◆ WHAT THE TASK ASKS:
In the entries below, count the lines that hold the string "click" and state only that count.
• • • • •
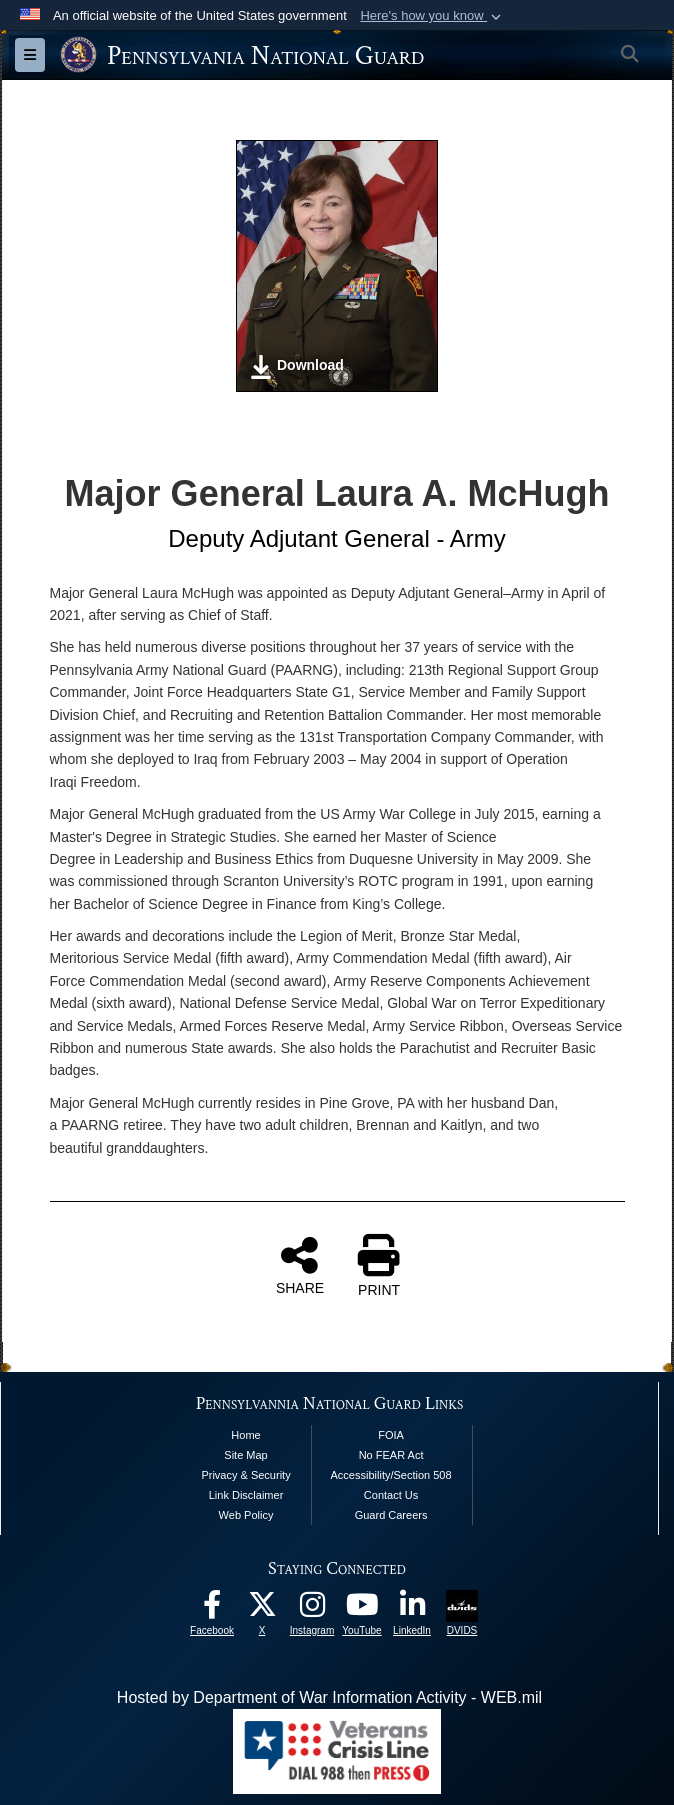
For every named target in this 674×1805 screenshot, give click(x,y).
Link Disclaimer (246, 1495)
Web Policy (246, 1515)
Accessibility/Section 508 (391, 1475)
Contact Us (391, 1495)
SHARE (300, 1265)
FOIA (391, 1435)
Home (245, 1435)
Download (296, 367)
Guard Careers (391, 1515)
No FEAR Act (391, 1455)
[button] (432, 16)
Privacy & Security (245, 1475)
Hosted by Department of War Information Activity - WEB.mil (329, 1697)
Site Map (245, 1455)
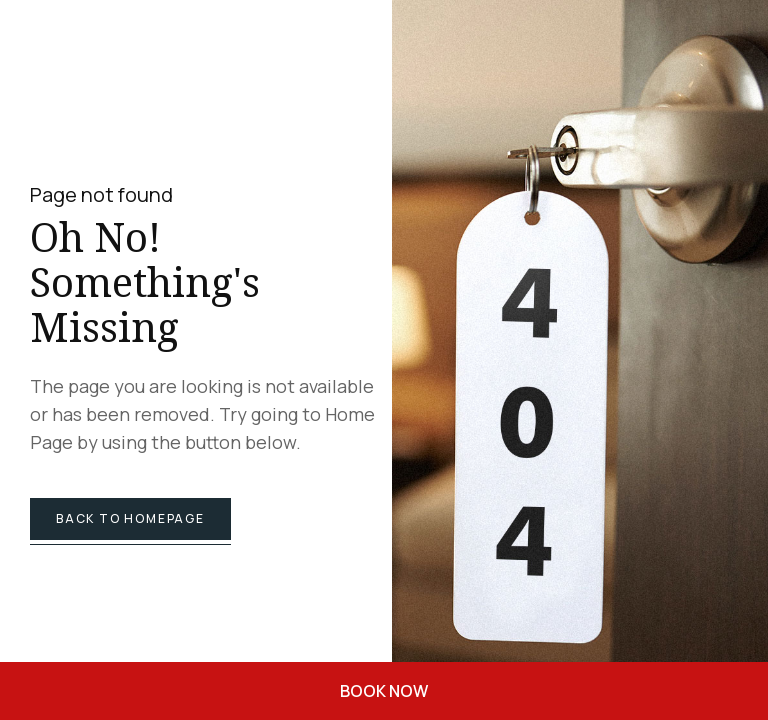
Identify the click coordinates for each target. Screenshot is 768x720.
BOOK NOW (384, 691)
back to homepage (130, 518)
• • • • •
◆ EXPECTED ANSWER:
2